What is expected: Nothing after the line with "tigo, exploraremos algumas" belongs in the copy; extract the lines below from the top through that line, pictures left out.

▽

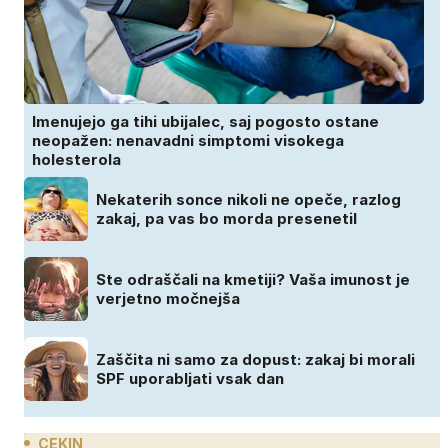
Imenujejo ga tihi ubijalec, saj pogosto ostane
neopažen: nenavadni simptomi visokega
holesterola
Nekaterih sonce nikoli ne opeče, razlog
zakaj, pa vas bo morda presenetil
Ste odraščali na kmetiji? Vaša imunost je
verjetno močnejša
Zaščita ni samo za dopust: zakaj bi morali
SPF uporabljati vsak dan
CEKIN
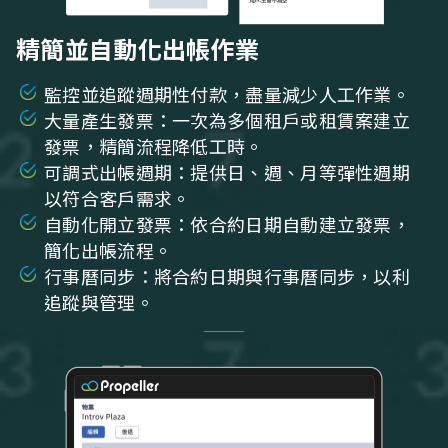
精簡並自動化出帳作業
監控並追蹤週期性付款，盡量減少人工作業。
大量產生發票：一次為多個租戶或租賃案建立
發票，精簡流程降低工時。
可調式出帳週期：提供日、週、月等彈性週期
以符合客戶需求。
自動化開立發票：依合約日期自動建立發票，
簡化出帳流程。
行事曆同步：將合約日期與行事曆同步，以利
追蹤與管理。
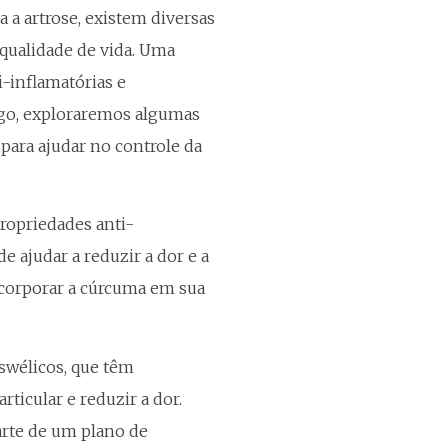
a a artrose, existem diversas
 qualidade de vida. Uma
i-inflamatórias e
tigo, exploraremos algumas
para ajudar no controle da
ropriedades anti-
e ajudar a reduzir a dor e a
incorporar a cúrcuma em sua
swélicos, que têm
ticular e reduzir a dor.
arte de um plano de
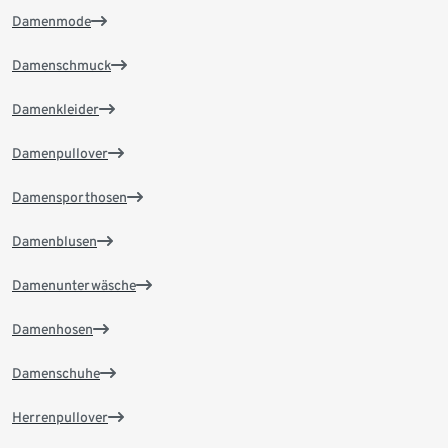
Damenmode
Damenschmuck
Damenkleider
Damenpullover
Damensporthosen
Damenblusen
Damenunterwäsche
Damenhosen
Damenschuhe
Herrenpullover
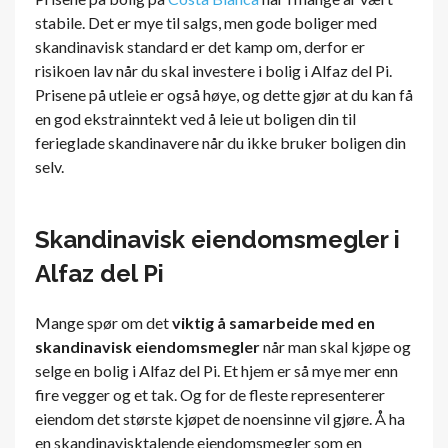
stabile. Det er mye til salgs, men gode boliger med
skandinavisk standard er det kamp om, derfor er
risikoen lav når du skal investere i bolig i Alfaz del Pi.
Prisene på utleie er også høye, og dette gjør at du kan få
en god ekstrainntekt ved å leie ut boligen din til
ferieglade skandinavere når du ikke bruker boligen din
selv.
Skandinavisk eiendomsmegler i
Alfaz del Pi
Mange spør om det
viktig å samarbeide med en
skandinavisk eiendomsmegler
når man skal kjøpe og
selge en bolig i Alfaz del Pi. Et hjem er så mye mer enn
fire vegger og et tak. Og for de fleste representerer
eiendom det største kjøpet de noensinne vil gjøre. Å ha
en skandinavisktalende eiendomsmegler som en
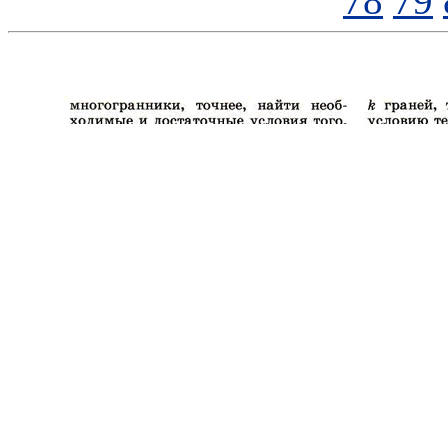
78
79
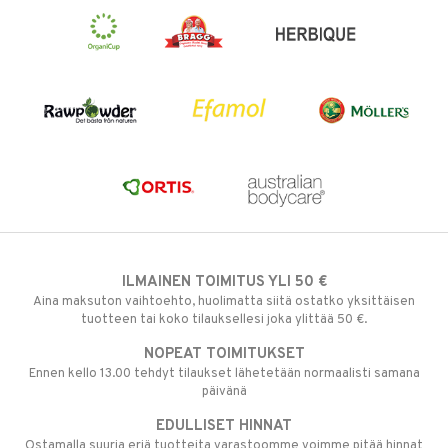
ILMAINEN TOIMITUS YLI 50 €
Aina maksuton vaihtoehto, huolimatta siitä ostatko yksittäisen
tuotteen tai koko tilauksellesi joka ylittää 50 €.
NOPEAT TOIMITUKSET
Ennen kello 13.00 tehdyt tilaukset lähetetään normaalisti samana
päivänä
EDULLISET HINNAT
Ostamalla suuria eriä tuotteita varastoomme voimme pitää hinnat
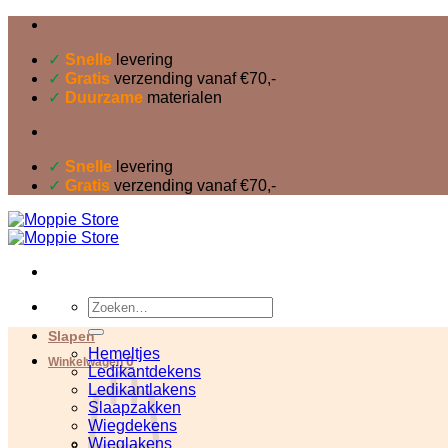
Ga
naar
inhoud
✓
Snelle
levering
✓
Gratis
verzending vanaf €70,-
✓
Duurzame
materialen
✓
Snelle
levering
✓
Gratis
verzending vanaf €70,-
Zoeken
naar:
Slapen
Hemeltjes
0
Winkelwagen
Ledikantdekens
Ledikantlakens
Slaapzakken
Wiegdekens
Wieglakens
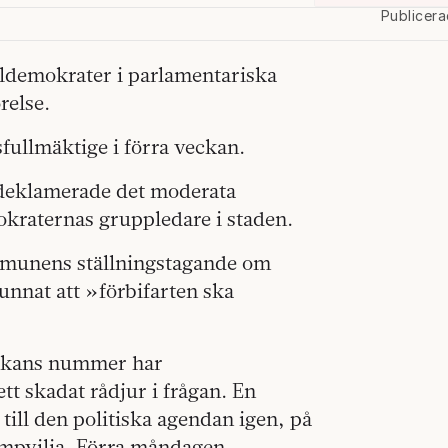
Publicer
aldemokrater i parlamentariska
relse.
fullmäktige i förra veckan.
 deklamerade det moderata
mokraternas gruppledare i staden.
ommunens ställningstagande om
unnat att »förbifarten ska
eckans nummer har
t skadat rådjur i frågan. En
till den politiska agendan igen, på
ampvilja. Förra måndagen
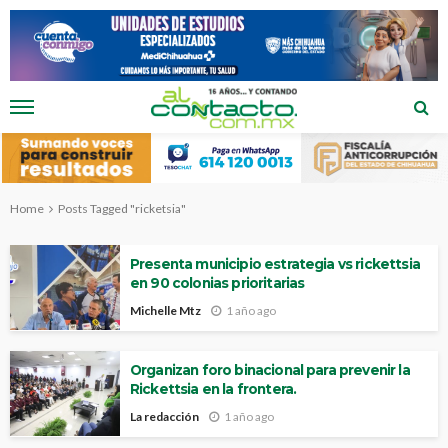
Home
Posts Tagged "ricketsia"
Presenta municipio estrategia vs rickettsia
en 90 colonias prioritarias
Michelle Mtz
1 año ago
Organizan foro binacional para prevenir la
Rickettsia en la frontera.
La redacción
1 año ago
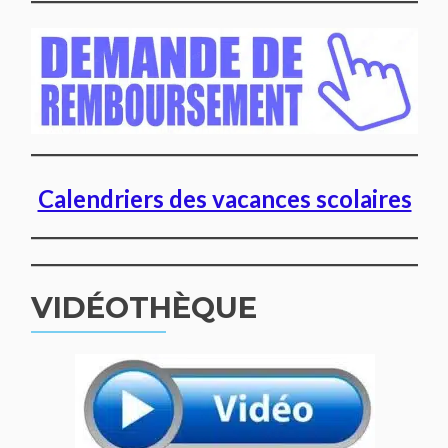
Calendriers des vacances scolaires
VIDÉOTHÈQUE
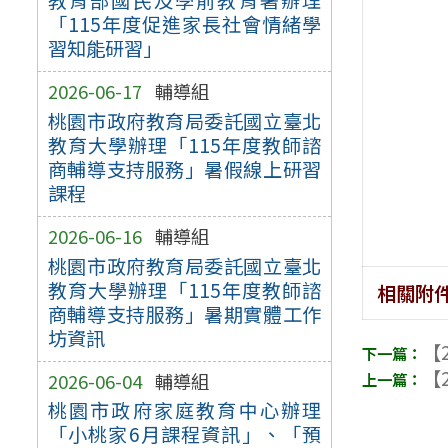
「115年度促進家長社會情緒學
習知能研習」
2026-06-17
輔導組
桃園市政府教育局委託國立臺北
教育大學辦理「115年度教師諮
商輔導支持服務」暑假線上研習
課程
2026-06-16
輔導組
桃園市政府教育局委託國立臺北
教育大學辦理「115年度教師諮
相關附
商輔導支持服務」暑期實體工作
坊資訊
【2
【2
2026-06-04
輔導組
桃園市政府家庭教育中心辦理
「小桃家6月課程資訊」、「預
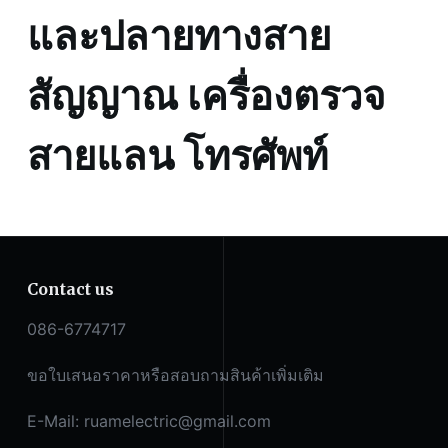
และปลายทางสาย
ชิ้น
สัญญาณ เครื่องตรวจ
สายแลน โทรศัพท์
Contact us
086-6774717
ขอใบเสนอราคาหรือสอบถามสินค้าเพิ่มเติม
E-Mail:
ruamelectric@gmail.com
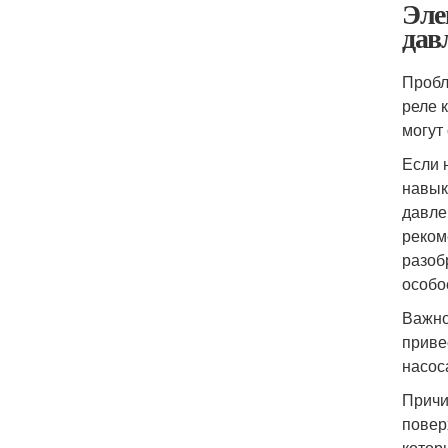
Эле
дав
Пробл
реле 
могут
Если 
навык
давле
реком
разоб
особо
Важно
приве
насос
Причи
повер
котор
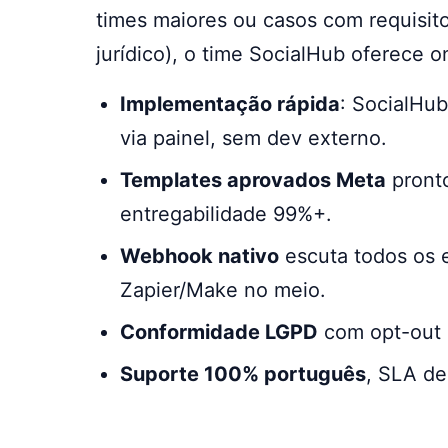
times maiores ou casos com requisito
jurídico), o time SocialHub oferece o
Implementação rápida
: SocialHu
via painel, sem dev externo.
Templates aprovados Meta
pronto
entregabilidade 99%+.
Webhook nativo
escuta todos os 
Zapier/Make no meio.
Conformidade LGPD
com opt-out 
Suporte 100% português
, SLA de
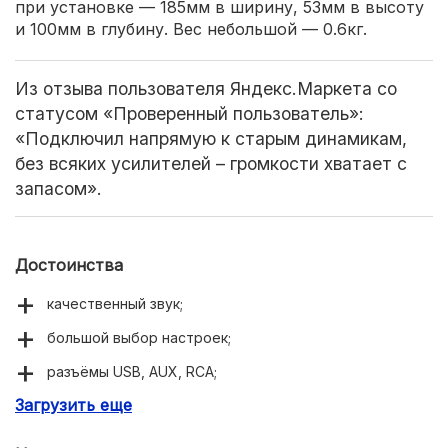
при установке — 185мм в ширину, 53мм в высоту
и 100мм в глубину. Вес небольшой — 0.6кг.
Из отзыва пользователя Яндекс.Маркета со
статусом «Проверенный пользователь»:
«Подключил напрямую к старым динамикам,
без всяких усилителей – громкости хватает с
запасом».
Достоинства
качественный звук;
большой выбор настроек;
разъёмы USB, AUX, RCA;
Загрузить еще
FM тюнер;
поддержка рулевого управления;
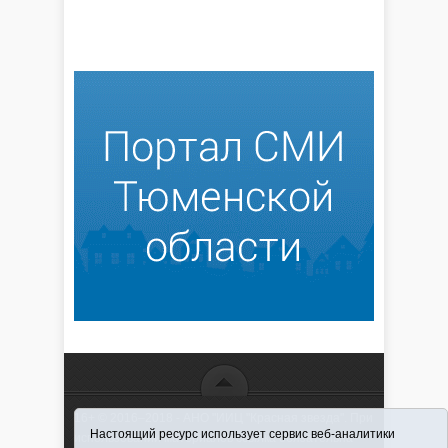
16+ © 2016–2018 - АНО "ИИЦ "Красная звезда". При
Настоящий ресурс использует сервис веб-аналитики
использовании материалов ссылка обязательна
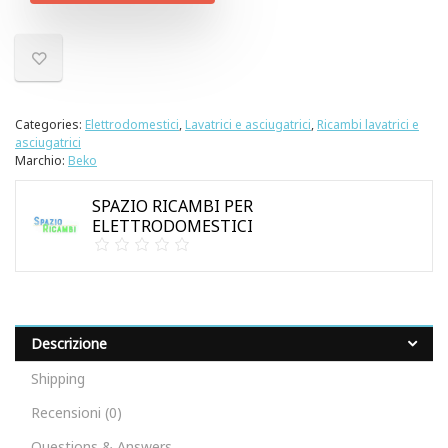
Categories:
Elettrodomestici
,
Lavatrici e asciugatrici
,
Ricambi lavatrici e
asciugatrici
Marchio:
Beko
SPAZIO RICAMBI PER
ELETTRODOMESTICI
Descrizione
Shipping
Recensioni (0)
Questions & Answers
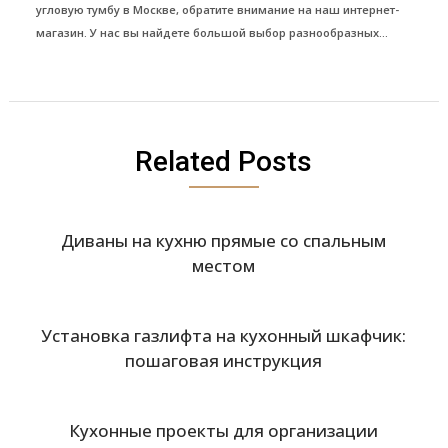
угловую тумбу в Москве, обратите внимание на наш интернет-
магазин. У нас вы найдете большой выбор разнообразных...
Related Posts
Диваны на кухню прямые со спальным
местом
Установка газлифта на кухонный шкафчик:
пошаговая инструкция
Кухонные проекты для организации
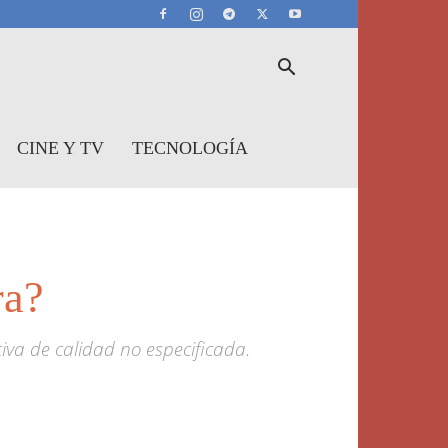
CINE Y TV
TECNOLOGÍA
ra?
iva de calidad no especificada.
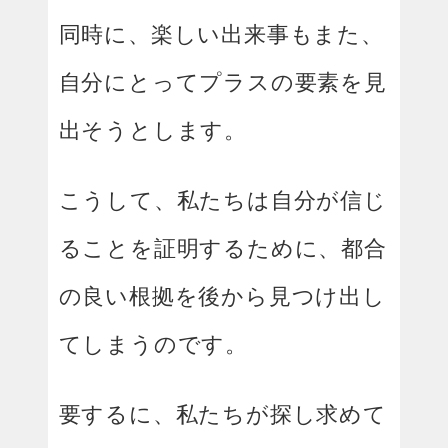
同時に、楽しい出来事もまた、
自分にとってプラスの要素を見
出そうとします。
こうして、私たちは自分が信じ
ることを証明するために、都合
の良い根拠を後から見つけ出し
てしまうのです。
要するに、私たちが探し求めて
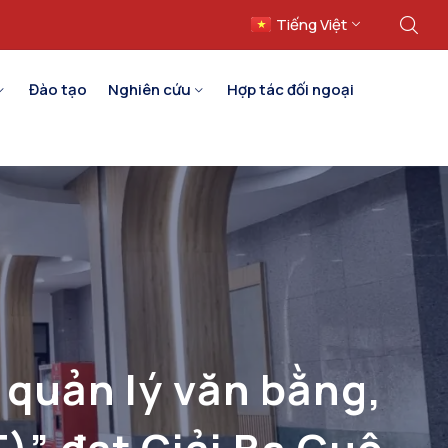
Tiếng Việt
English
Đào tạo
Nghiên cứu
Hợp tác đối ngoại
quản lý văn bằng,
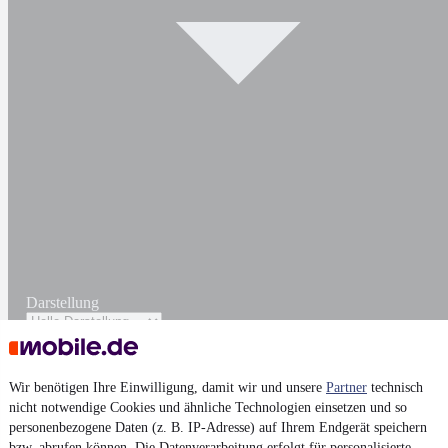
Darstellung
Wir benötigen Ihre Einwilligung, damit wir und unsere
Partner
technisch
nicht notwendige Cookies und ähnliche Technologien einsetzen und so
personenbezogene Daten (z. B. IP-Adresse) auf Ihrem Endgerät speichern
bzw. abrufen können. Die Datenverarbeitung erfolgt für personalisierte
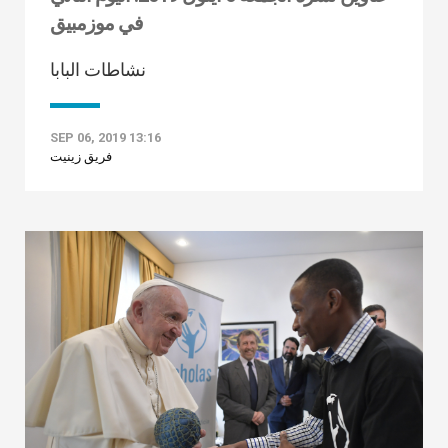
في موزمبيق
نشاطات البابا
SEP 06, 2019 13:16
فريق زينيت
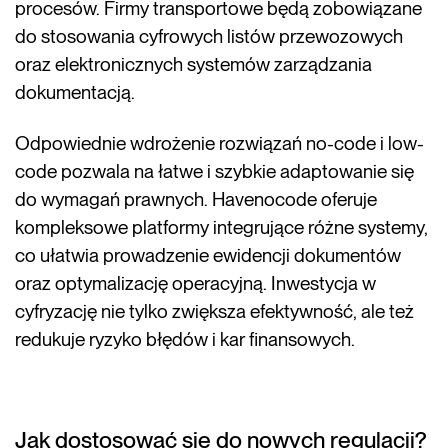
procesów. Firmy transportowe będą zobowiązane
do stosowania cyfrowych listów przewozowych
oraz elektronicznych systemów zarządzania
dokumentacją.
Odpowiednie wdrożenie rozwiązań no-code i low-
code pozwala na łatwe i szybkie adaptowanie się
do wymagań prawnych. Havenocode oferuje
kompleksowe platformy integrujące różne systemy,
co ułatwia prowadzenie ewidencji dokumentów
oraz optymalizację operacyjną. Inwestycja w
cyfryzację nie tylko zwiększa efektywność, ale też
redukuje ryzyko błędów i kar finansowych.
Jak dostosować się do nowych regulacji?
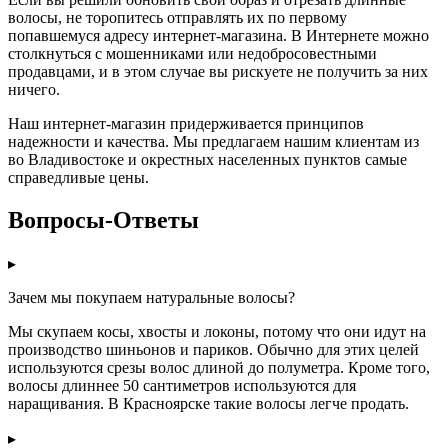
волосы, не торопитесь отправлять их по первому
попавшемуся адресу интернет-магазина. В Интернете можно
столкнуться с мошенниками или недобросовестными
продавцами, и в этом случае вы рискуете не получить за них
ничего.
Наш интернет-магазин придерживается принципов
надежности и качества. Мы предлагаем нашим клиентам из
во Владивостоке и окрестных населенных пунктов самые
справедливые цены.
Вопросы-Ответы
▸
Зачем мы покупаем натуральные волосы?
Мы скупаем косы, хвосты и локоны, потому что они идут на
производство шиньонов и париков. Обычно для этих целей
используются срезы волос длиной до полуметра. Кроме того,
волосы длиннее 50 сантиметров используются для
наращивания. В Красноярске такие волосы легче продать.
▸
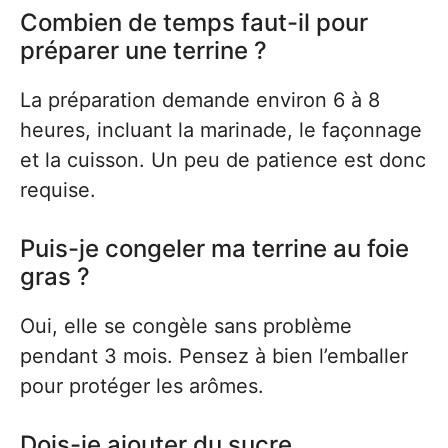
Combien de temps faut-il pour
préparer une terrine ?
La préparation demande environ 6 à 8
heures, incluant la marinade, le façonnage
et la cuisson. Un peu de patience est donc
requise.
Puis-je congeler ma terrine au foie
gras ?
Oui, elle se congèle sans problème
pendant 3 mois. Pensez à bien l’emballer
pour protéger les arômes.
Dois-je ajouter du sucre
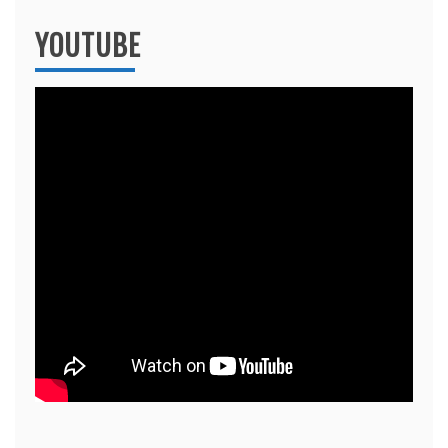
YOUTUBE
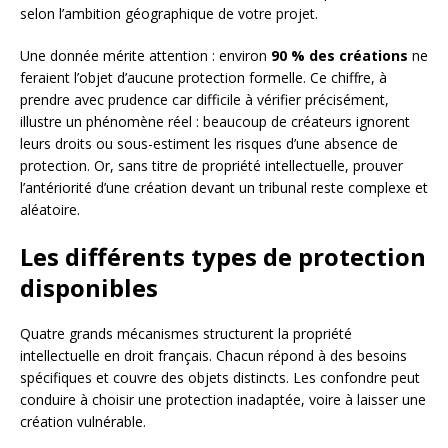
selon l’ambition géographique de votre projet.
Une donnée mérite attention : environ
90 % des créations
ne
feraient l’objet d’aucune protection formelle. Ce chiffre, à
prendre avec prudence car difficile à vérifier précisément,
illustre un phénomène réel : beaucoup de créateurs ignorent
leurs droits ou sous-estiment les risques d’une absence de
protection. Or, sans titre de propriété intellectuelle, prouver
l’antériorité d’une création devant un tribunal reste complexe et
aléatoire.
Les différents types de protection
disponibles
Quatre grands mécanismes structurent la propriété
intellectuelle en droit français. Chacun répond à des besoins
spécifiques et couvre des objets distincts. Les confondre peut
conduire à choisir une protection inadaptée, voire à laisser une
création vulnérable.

△

Your response:
Imenujejo ga tihi ubijalec, saj pogosto ostane
neopažen: nenavadni simptomi visokega
holesterola
Nekaterih sonce nikoli ne opeče, razlog
zakaj, pa vas bo morda presenetil
Ste odraščali na kmetiji? Vaša imunost je
verjetno močnejša
Zaščita ni samo za dopust: zakaj bi morali
SPF uporabljati vsak dan
CEKIN
精簡並自動化出帳作業
監控並追蹤週期性付款，盡量減少人工作業。
大量產生發票：一次為多個租戶或租賃案建立
發票，精簡流程降低工時。
可調式出帳週期：提供日、週、月等彈性週期
以符合客戶需求。
自動化開立發票：依合約日期自動建立發票，
簡化出帳流程。
行事曆同步：將合約日期與行事曆同步，以利
追蹤與管理。
a a artrose, existem diversas
 qualidade de vida. Uma
i-inflamatórias e
tigo, exploraremos algumas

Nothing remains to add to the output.